What to produce -
The lines below, from the one holding "ど世界各地に分布していますが、日本に自生種はありませ" through the one holding "कल्याण विभाग के", are to be restated word for word, with all images left out.

##### The data #####

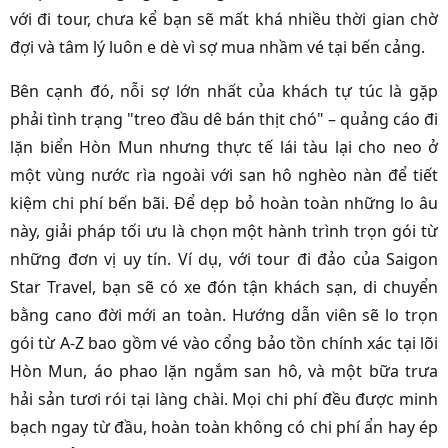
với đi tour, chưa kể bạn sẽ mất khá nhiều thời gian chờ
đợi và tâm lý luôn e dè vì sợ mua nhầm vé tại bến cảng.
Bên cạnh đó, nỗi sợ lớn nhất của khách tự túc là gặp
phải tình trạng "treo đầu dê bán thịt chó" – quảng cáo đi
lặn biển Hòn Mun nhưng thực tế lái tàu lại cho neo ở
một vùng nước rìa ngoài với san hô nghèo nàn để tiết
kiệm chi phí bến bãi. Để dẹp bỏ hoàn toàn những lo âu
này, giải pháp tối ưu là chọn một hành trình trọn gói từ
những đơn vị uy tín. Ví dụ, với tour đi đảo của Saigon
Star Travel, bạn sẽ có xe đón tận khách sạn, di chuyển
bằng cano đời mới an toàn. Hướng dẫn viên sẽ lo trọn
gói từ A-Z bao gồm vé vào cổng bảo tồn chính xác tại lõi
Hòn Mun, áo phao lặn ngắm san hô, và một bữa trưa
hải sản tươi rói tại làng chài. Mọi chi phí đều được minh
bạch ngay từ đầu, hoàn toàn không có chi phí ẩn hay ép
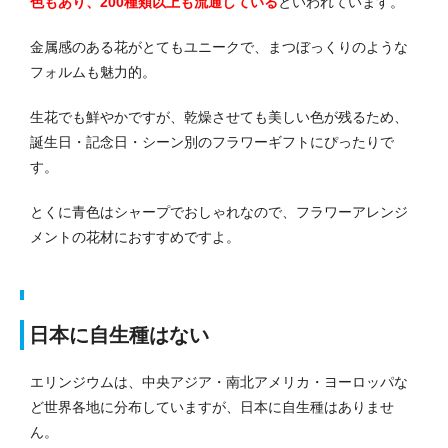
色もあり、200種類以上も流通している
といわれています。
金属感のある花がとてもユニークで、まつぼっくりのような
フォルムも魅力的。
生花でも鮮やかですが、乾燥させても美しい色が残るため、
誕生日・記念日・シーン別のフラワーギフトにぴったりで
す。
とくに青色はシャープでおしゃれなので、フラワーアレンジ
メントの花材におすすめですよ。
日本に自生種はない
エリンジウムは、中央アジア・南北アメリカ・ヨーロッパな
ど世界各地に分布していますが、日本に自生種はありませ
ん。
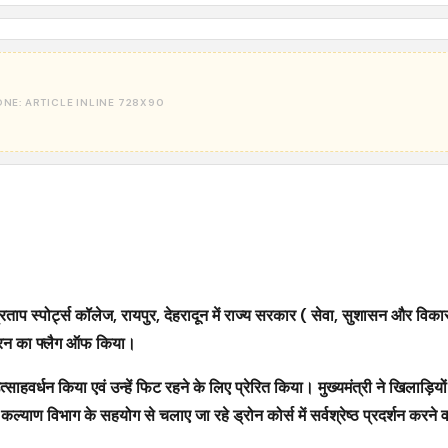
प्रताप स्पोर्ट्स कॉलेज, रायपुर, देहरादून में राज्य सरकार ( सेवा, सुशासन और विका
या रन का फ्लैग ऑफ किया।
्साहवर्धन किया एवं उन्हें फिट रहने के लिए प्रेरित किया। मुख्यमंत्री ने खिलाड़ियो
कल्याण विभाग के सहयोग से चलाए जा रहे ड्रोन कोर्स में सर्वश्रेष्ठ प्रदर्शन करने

#####
##### The data #####

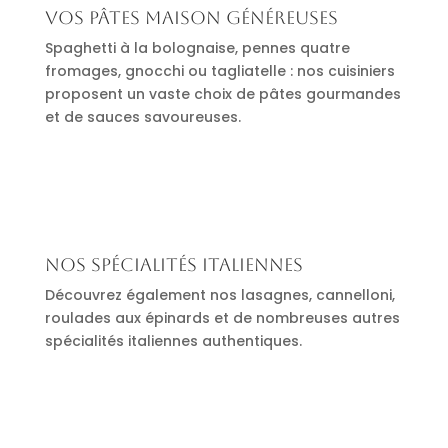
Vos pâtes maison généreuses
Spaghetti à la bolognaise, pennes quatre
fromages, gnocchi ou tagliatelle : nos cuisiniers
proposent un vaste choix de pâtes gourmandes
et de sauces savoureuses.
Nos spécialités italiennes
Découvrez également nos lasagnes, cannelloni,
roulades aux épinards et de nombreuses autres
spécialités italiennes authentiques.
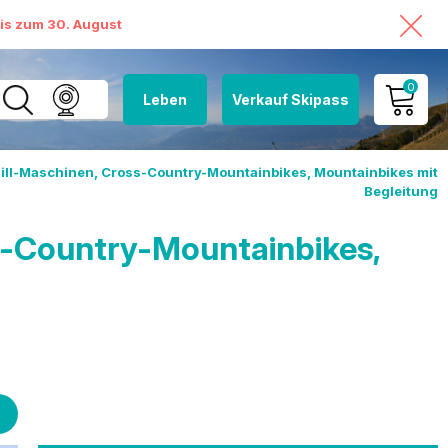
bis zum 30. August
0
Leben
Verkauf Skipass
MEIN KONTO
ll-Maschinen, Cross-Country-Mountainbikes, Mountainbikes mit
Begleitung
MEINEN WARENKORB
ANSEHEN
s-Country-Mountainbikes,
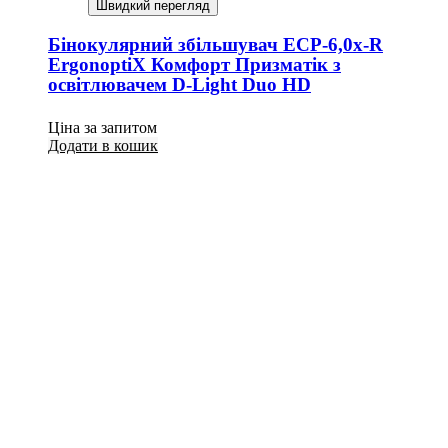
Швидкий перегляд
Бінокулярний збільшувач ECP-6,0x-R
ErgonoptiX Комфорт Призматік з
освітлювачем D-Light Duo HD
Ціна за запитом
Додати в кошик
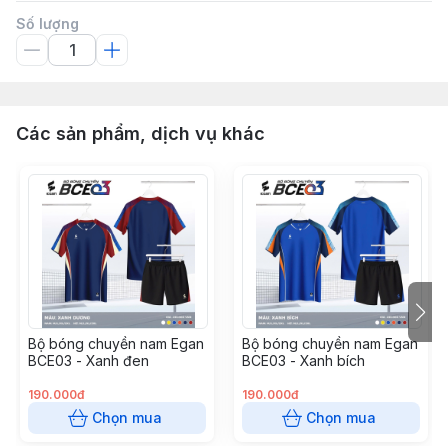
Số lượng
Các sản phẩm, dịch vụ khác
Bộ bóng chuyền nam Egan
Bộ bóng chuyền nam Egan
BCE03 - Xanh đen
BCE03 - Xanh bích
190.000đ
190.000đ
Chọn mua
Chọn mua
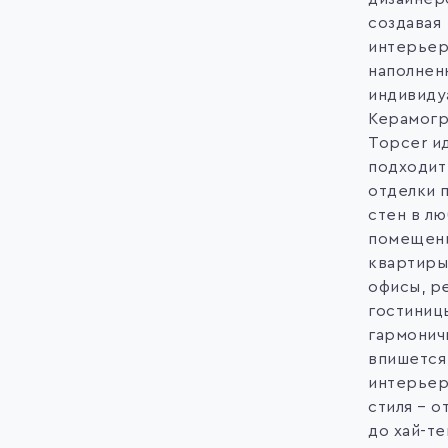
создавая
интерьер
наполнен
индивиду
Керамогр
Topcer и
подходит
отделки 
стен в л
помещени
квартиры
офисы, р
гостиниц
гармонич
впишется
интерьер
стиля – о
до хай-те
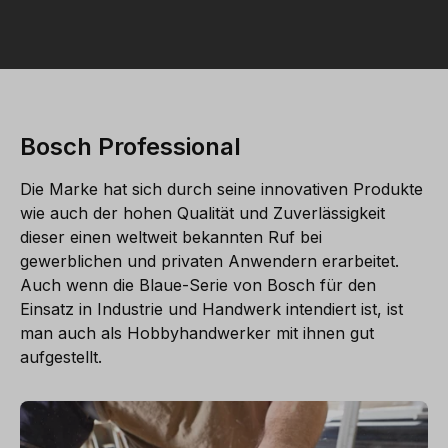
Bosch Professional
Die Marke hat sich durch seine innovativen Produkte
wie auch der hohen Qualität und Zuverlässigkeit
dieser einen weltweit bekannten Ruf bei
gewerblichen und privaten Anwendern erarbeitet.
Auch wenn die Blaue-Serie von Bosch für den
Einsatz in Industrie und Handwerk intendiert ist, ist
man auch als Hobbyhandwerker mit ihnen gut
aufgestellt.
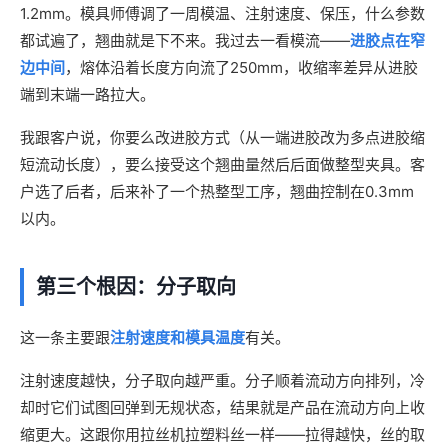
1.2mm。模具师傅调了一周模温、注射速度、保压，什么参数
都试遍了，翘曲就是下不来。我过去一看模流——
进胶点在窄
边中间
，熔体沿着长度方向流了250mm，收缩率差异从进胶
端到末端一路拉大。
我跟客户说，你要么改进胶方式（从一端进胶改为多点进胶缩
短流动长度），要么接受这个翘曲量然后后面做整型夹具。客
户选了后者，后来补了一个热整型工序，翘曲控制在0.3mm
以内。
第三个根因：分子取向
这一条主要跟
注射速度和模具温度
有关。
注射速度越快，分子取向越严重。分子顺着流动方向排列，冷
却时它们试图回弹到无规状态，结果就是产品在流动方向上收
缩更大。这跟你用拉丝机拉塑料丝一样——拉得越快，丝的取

#####

Reply -
ど世界各地に分布していますが、日本に自生種はありませ
ん。
प्रताप स्पोर्ट्स कॉलेज, रायपुर, देहरादून में राज्य सरकार ( सेवा, सुशासन और विका
या रन का फ्लैग ऑफ किया।
्साहवर्धन किया एवं उन्हें फिट रहने के लिए प्रेरित किया। मुख्यमंत्री ने खिलाड़ियो
कल्याण विभाग के सहयोग से चलाए जा रहे ड्रोन कोर्स में सर्वश्रेष्ठ प्रदर्शन करने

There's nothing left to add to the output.